Yesterday, my wife and I went to Tattered Cover to find a book. Ok, she went to Tattered Cover to find a book for her graduate level writing class; I went to avoid working on getting together the last of the stuff neccessary for the Theoricus initiation that I am doing today.
(Actually, I am doing the Theoricus initiation right now---this post is actually pre-scheduled...much like the last night talk shows are filmed during the day, and perhaps even days before they are broadcast.)
And while we were there, she found several books on the writing craft (creating characters, writing various types of stories, etc.) that she thought I would be interested in. I was...to a certain extent. My interest was not too great because I was sticking to a budget (an advance for a job that I am doing this coming week); and the honest fact that leafing though the books, I recognized most of the advice from other writing "how-to" advice books.
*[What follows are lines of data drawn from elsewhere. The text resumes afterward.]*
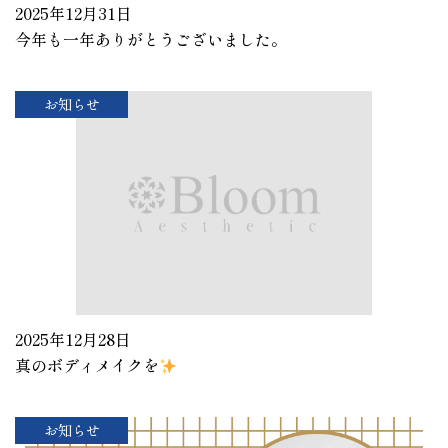
2025年12月31日
今年も一年ありがとうございました。
お知らせ
2025年12月28日
真のボディメイクを
お知らせ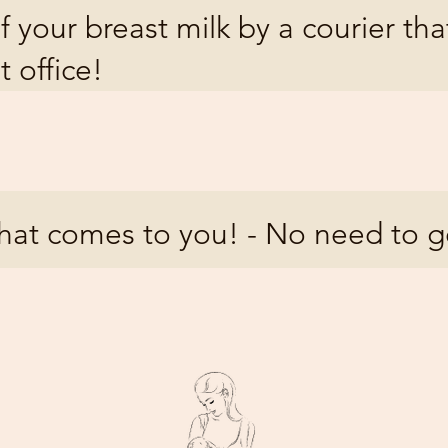
f your breast milk by a courier th
t office!
that comes to you! - No need to g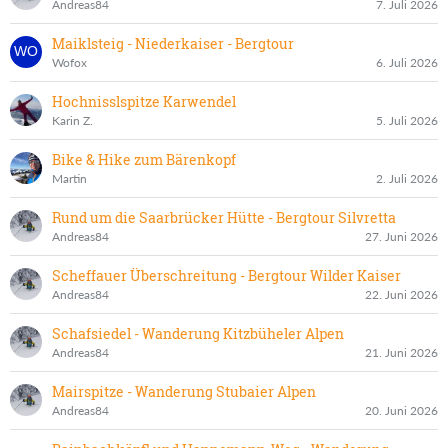
Andreas84
7. Juli 2026
Maiklsteig - Niederkaiser - Bergtour
Wofox
6. Juli 2026
Hochnisslspitze Karwendel
Karin Z.
5. Juli 2026
Bike & Hike zum Bärenkopf
Martin
2. Juli 2026
Rund um die Saarbrücker Hütte - Bergtour Silvretta
Andreas84
27. Juni 2026
Scheffauer Überschreitung - Bergtour Wilder Kaiser
Andreas84
22. Juni 2026
Schafsiedel - Wanderung Kitzbüheler Alpen
Andreas84
21. Juni 2026
Mairspitze - Wanderung Stubaier Alpen
Andreas84
20. Juni 2026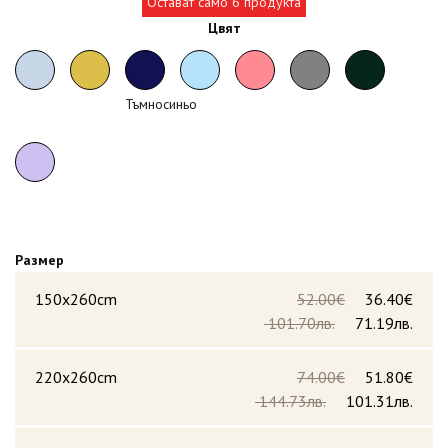
Остават само 6 продукта
Цвят
Тъмносиньо
Размер
150x260cm
52.00€
36.40€
101.70лв.
71.19лв.
220x260cm
74.00€
51.80€
144.73лв.
101.31лв.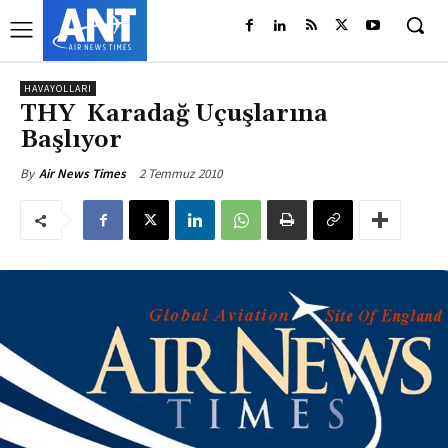
HAVAYOLLARI
THY Karadağ Uçuşlarına
Başlıyor
2 Temmuz 2010
By
Air News Times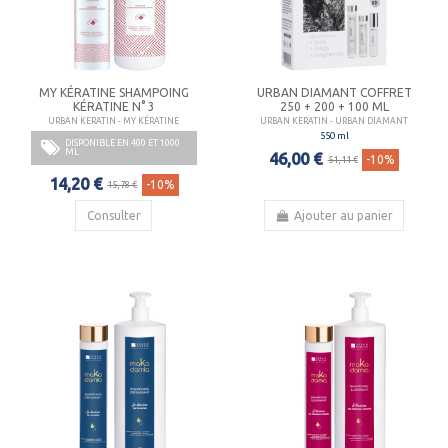
MY KÉRATINE SHAMPOING
URBAN DIAMANT COFFRET
KÉRATINE N° 3
250 + 200 + 100 ML
URBAN KERATIN - MY KÉRATINE
URBAN KERATIN - URBAN DIAMANT
550 ml
DISPONIBLE EN 400 ET 1000
ML
46,00 €
-10%
51,11 €
14,20 €
-10%
15,78 €
Consulter
Ajouter au panier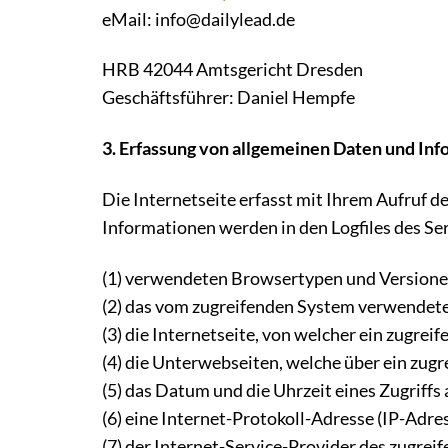
eMail: info@dailylead.de
HRB 42044 Amtsgericht Dresden
Geschäftsführer: Daniel Hempfe
3. Erfassung von allgemeinen Daten und In
Die Internetseite erfasst mit Ihrem Aufruf 
Informationen werden in den Logfiles des Se
(1) verwendeten Browsertypen und Version
(2) das vom zugreifenden System verwendet
(3) die Internetseite, von welcher ein zugrei
(4) die Unterwebseiten, welche über ein zug
(5) das Datum und die Uhrzeit eines Zugriffs 
(6) eine Internet-Protokoll-Adresse (IP-Adre
(7) der Internet-Service-Provider des zugre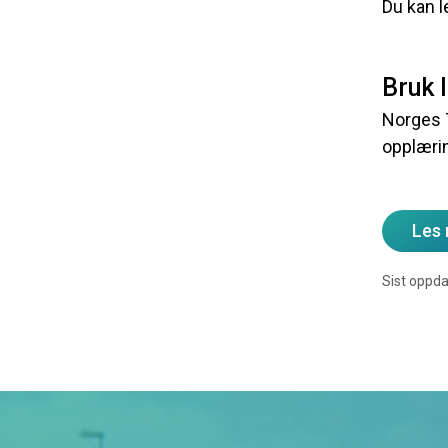
Du kan l
Bruk 
Norges 
opplærin
Les
Sist oppda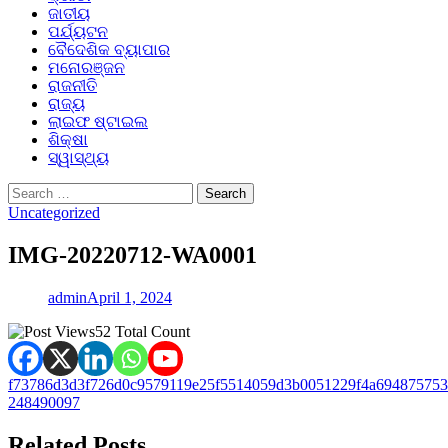
ଜାତୀୟ
ପର୍ଯ୍ୟଟନ
ବୈଦେଶିକ ବ୍ୟାପାର
ମନୋରଞ୍ଜନ
ରାଜନୀତି
ରାଜ୍ୟ
ଲାଇଫ ଷ୍ଟାଇଲ
ଶିକ୍ଷା
ସ୍ୱାସ୍ଥ୍ୟ
Search
for:
Uncategorized
IMG-20220712-WA0001
admin
April 1, 2024
52 Total Count
Post
f73786d3d3f726d0c9579119e25f5514059d3b0051229f4a694875753
248490097
navigation
Related Posts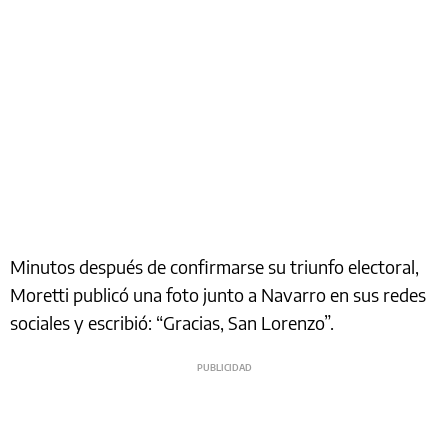
Minutos después de confirmarse su triunfo electoral,
Moretti publicó una foto junto a Navarro en sus redes
sociales y escribió: “Gracias, San Lorenzo”.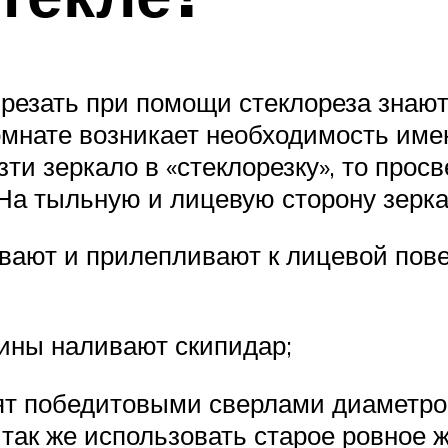
брезать при помощи стеклореза знают
омнате возникает необходимость име
зти зеркало в «стеклорезку», то про
На тыльную и лицевую сторону зерка
ивают и прилепливают к лицевой пов
дины наливают скипидар;
ят победитовыми сверлами диаметро
так же использовать старое ровное ж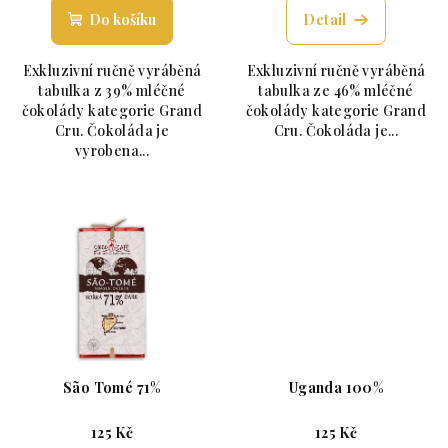
Do košíku
Detail
Exkluzivní ručně vyráběná
Exkluzivní ručně vyráběná
tabulka z 39% mléčné
tabulka ze 46% mléčné
čokolády kategorie Grand
čokolády kategorie Grand
Cru. Čokoláda je
Cru. Čokoláda je...
vyrobena...
São Tomé 71%
Uganda 100%
125 Kč
125 Kč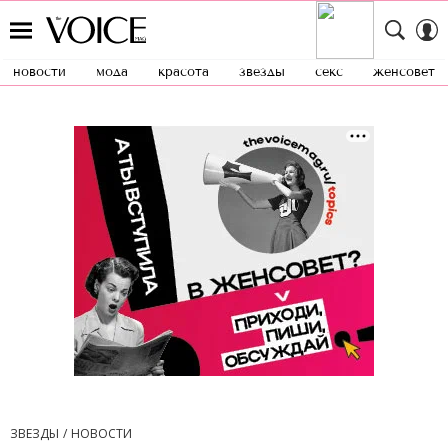
новости
мода
красота
звезды
секс
женсовет
ЗВЕЗДЫ
НОВОСТИ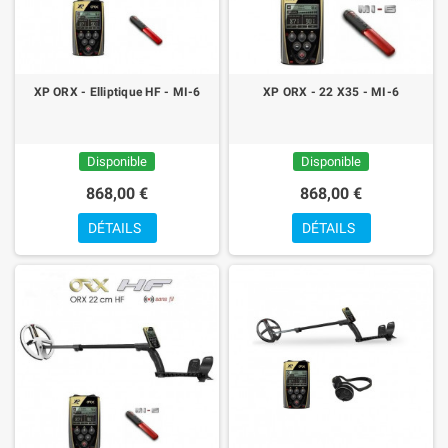
XP ORX - Elliptique HF - MI-6
XP ORX - 22 X35 - MI-6
Disponible
Disponible
868,00 €
868,00 €
DÉTAILS
DÉTAILS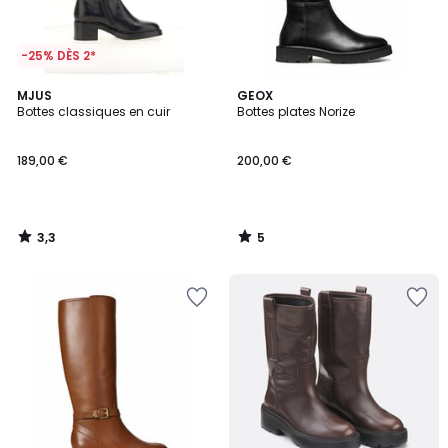
-25% DÈS 2*
3,3
5
MJUS
GEOX
/ 5
/
Bottes classiques en cuir
Bottes plates Norize
5
189,00 €
200,00 €
3,3
5
/
/
5
5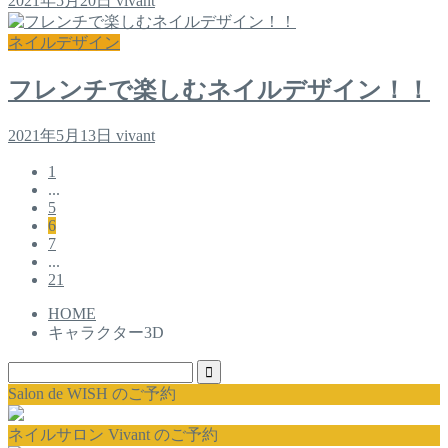
2021年5月20日
vivant
ネイルデザイン
フレンチで楽しむネイルデザイン！！
2021年5月13日
vivant
1
...
5
6
7
...
21
HOME
キャラクター3D
Salon de WISH のご予約
ネイルサロン Vivant のご予約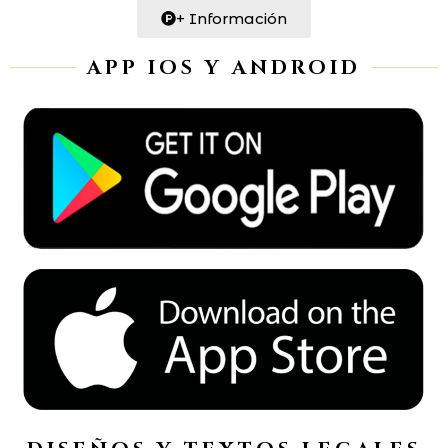
+ Información
APP IOS Y ANDROID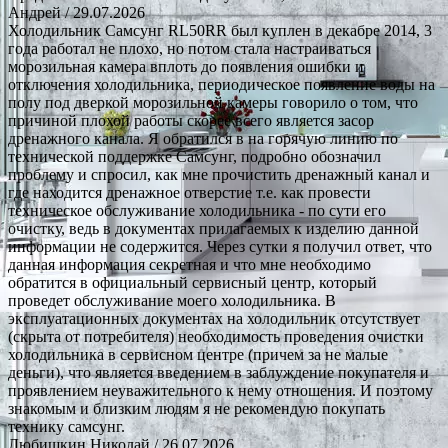
Андрей
/ 29.07.2026
Холодильник Самсунг RL50RR был куплен в декабре 2014, 3
года работал не плохо, но потом стала настраиваться
морозильная камера вплоть до появления ошибки и
отключения холодильника, периодическое появление воды на
полу под дверкой морозильной камеры говорило о том, что
причиной плохой работы скорее всего является засор
дренажного канала. Я обратился в на горячую линию по
технической поддержке Самсунг, подробно обозначил
проблему и спросил, как мне прочистить дренажный канал и
где находится дренажное отверстие т.е. как провести
техническое обслуживание холодильника - по сути его
очистку, ведь в документах прилагаемых к изделию данной
информации не содержится. Через сутки я получил ответ, что
данная информация секретная и что мне необходимо
обратится в официальный сервисный центр, который
проведет обслуживание моего холодильника. В
эксплуатационных документах на холодильник отсутствует
(скрыта от потребителя) необходимость проведения очистки
холодильника в сервисном центре (причем за не малые
деньги), что является введением в заблуждение покупателя и
проявлением неуважительного к нему отношения. И поэтому
знакомым и близким людям я не рекомендую покупать
технику самсунг.
Любишкин Николай
/ 26.07.2026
I have gotten to the point where I think that I am better off not buying any more writing advice books simply because most of the information feels like simple repeats of information that I have read in other books. Quite honestly, I have hit my limit on how many how-to books I can squeeze into my library. And my budget (time and money).
Of course, this brings up the question of how many books on writing does an aspiring writer need? (This also can be asked of how many books on magic does an aspiring witch or magician need?) At what point in time does a writer hit the point where another how-to book is not actually going to make that much difference in their craft?
It is not like they are going to suddenly quit publishing books on writing. As long as there is a steady stream of aspiring writers, there will be a steady stream of books aimed at improving their craft. But at a certain point, it is better to keep your money in your pocket---unless you have a specific problem to solve.
I suspect that in part, the market has so many books because it allows aspiring writers to feel that they are improving their craft without actually doing any work. It is like reading books on magic, ethics, relationships, business, etc. Reading a book gives you a nice buzz---you are trying to improve your skill and knowledge; but unless you are willing to roll up your sleeves, it is just wasted effort.
I do not think that there is a single professional (as in "I make my living writing") writer who would rate reading books on how-to write as highly as they would actually doing the actual work of being a writer. If you want a crash course in writing, and a big boost in your skill, suffer though National Novel Writing Month or something like it (aka actually complete an entire novel). Learning to write from books is like learning to play golf without ever swinging a golf club.
Write, write, write. Does anyone really need more advice than that?